(DATA UNDER STUDY):

┄┄┄┄┄┄┄┄┄┄

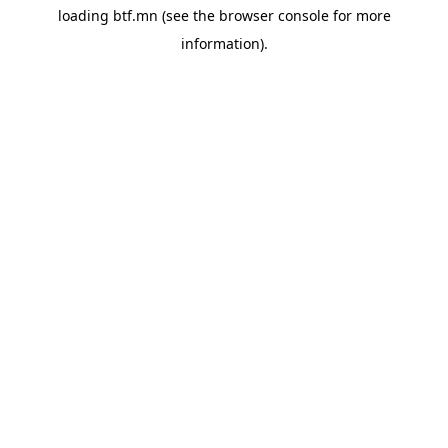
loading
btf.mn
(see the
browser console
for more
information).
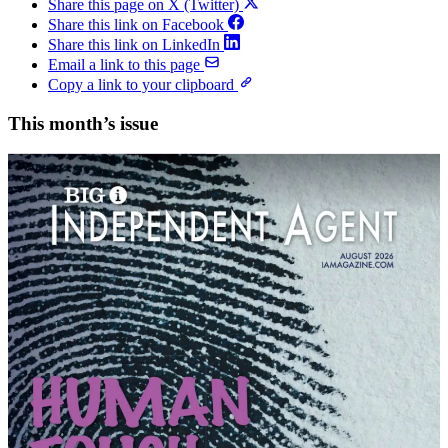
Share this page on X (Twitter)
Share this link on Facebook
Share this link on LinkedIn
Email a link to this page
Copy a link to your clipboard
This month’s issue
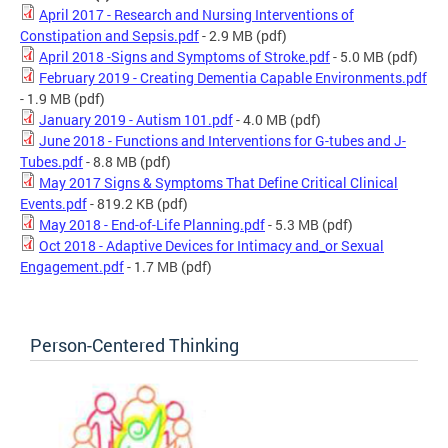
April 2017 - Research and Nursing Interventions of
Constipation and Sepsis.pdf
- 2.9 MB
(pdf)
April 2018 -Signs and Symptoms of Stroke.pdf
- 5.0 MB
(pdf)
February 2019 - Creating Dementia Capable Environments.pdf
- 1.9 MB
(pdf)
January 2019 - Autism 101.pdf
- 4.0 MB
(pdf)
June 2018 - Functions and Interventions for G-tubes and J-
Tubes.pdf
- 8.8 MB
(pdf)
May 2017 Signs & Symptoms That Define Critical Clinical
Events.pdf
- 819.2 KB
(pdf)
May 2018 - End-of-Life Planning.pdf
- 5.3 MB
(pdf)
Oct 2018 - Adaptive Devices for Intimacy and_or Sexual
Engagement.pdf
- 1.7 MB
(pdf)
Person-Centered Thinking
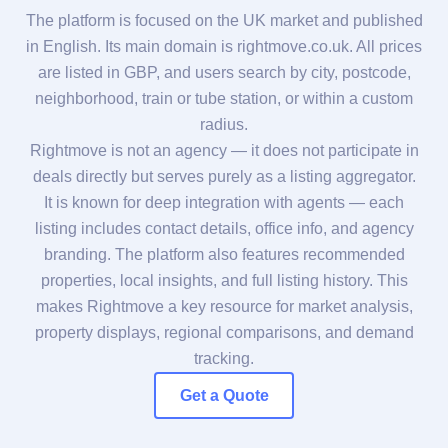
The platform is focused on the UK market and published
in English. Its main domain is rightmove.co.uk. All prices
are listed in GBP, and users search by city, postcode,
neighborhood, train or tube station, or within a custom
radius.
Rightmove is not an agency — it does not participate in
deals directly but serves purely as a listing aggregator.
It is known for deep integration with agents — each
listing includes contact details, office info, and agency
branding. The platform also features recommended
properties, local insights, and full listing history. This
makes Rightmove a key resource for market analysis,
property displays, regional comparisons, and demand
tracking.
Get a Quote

┄┄┄┄┄┄┄┄┄┄

Your answer must be the exact lines of the records from the first one through the line containing "listing includes contact", with no pictures in it.

(RESULT BELOW):
loading
btf.mn
(see the
browser console
for more
information).
Share this page on X (Twitter)
Share this link on Facebook
Share this link on LinkedIn
Email a link to this page
Copy a link to your clipboard
This month’s issue
April 2017 - Research and Nursing Interventions of
Constipation and Sepsis.pdf
- 2.9 MB
(pdf)
April 2018 -Signs and Symptoms of Stroke.pdf
- 5.0 MB
(pdf)
February 2019 - Creating Dementia Capable Environments.pdf
- 1.9 MB
(pdf)
January 2019 - Autism 101.pdf
- 4.0 MB
(pdf)
June 2018 - Functions and Interventions for G-tubes and J-
Tubes.pdf
- 8.8 MB
(pdf)
May 2017 Signs & Symptoms That Define Critical Clinical
Events.pdf
- 819.2 KB
(pdf)
May 2018 - End-of-Life Planning.pdf
- 5.3 MB
(pdf)
Oct 2018 - Adaptive Devices for Intimacy and_or Sexual
Engagement.pdf
- 1.7 MB
(pdf)
Person-Centered Thinking
The platform is focused on the UK market and published
in English. Its main domain is rightmove.co.uk. All prices
are listed in GBP, and users search by city, postcode,
neighborhood, train or tube station, or within a custom
radius.
Rightmove is not an agency — it does not participate in
deals directly but serves purely as a listing aggregator.
It is known for deep integration with agents — each
listing includes contact details, office info, and agency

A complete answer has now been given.